=== Begin Enclosure ===

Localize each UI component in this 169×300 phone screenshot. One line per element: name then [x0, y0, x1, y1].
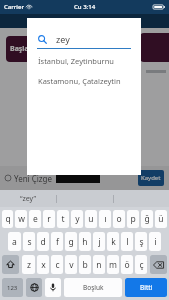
staticText: Kaydet [141, 174, 161, 182]
staticText: zey [56, 33, 70, 45]
button[interactable]: b [79, 255, 91, 274]
button[interactable]: c [51, 255, 63, 274]
button[interactable]: h [79, 232, 91, 251]
staticText: Carrier [4, 3, 24, 11]
staticText: s [27, 236, 32, 248]
button[interactable]: Dictate [45, 278, 61, 297]
button[interactable]: i [149, 232, 161, 251]
staticText: l [126, 236, 129, 248]
staticText: Boşluk [83, 283, 104, 292]
staticText: g [68, 236, 74, 248]
staticText: j [98, 236, 101, 248]
button[interactable]: w [15, 210, 27, 228]
button[interactable]: n [93, 255, 105, 274]
staticText: d [40, 236, 46, 248]
button[interactable]: m [107, 255, 119, 274]
button[interactable]: d [37, 232, 49, 251]
button[interactable]: ü [155, 210, 167, 228]
button[interactable]: t [57, 210, 69, 228]
button[interactable]: ö [121, 255, 133, 274]
staticText: y [75, 213, 80, 225]
button[interactable]: Başlangıç [6, 36, 64, 62]
button[interactable]: o [113, 210, 125, 228]
staticText: h [82, 236, 88, 248]
staticText: n [96, 259, 102, 271]
button[interactable]: 123 [2, 278, 23, 297]
staticText: 123 [7, 284, 18, 292]
button[interactable]: ı [99, 210, 111, 228]
staticText: i [154, 236, 157, 248]
button[interactable]: s [23, 232, 35, 251]
button[interactable]: Backspace [150, 255, 167, 274]
staticText: İstanbul, Zeytinburnu [38, 56, 114, 66]
button[interactable]: ş [135, 232, 147, 251]
staticText: Yeni Çizge [14, 173, 53, 184]
staticText: ğ [144, 213, 150, 225]
staticText: k [111, 236, 116, 248]
staticText: u [88, 213, 94, 225]
staticText: Kastamonu, Çatalzeytin [38, 76, 121, 86]
button[interactable]: y [71, 210, 83, 228]
other: Search [38, 35, 47, 44]
button[interactable]: q [2, 210, 13, 228]
staticText: Cu 3:14 [74, 3, 96, 11]
staticText: q [5, 213, 11, 225]
staticText: ö [124, 259, 130, 271]
button[interactable]: l [121, 232, 133, 251]
button[interactable]: x [37, 255, 49, 274]
staticText: ş [139, 236, 144, 248]
button[interactable]: g [65, 232, 77, 251]
staticText: f [56, 236, 59, 248]
button[interactable]: Kastamonu, Çatalzeytin [27, 75, 141, 86]
staticText: w [18, 213, 25, 225]
button[interactable]: r [43, 210, 55, 228]
staticText: v [69, 259, 74, 271]
staticText: r [47, 213, 51, 225]
button[interactable]: a [8, 232, 21, 251]
staticText: p [130, 213, 136, 225]
button[interactable]: Kaydet [138, 170, 164, 186]
staticText: ü [158, 213, 164, 225]
staticText: a [12, 236, 17, 248]
button[interactable]: v [65, 255, 77, 274]
button[interactable] [140, 33, 169, 62]
button[interactable]: f [51, 232, 63, 251]
staticText: o [116, 213, 122, 225]
button[interactable]: Boşluk [64, 278, 122, 297]
staticText: c [55, 259, 60, 271]
button[interactable]: İstanbul, Zeytinburnu [27, 55, 141, 66]
button[interactable]: p [127, 210, 139, 228]
staticText: t [61, 213, 65, 225]
button[interactable]: ç [135, 255, 147, 274]
button[interactable]: z [22, 255, 35, 274]
staticText: Bitti [140, 283, 153, 292]
staticText: e [33, 213, 38, 225]
staticText: z [27, 259, 31, 271]
staticText: x [41, 259, 46, 271]
button[interactable]: Search [38, 30, 130, 48]
staticText: “zey” [20, 194, 36, 204]
staticText: ı [104, 213, 107, 225]
button[interactable]: j [93, 232, 105, 251]
staticText: b [82, 259, 88, 271]
button[interactable]: e [29, 210, 41, 228]
button[interactable]: Change keyboard [26, 278, 42, 297]
button[interactable]: Bitti [125, 278, 167, 297]
staticText: m [109, 259, 117, 271]
staticText: ç [139, 259, 144, 271]
button[interactable]: Shift [2, 255, 19, 274]
staticText: Başlangıç [10, 44, 44, 54]
button[interactable]: “zey” [20, 194, 36, 204]
button[interactable]: u [85, 210, 97, 228]
button[interactable]: k [107, 232, 119, 251]
button[interactable]: ğ [141, 210, 153, 228]
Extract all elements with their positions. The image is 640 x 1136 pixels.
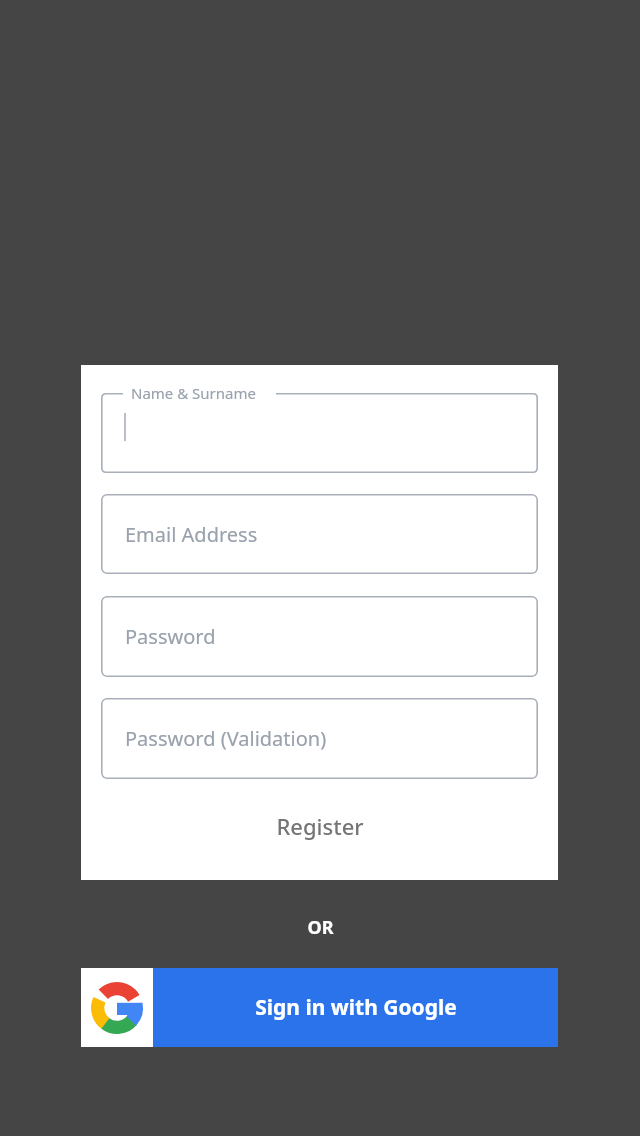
button[interactable]: Email Address [101, 494, 538, 574]
button[interactable]: Password [101, 596, 538, 677]
staticText: Password [125, 623, 216, 650]
staticText: Sign in with Google [255, 993, 457, 1022]
button[interactable]: Name & Surname [101, 393, 538, 473]
staticText: Name & Surname [131, 383, 256, 403]
button[interactable]: Password (Validation) [101, 698, 538, 779]
staticText: OR [307, 915, 334, 940]
button[interactable]: Sign in with Google [81, 968, 558, 1047]
staticText: Register [276, 811, 364, 841]
staticText: Password (Validation) [125, 725, 327, 752]
staticText: Email Address [125, 521, 258, 548]
button[interactable]: Register [101, 795, 538, 857]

=== End Enclosure ===

INSTRUCTIONS FOR THE TASK.
Each line of the data that includes "İstanbul" should be copied.

ANSWER BOX.
staticText: İstanbul, Zeytinburnu [38, 56, 114, 66]
button[interactable]: İstanbul, Zeytinburnu [27, 55, 141, 66]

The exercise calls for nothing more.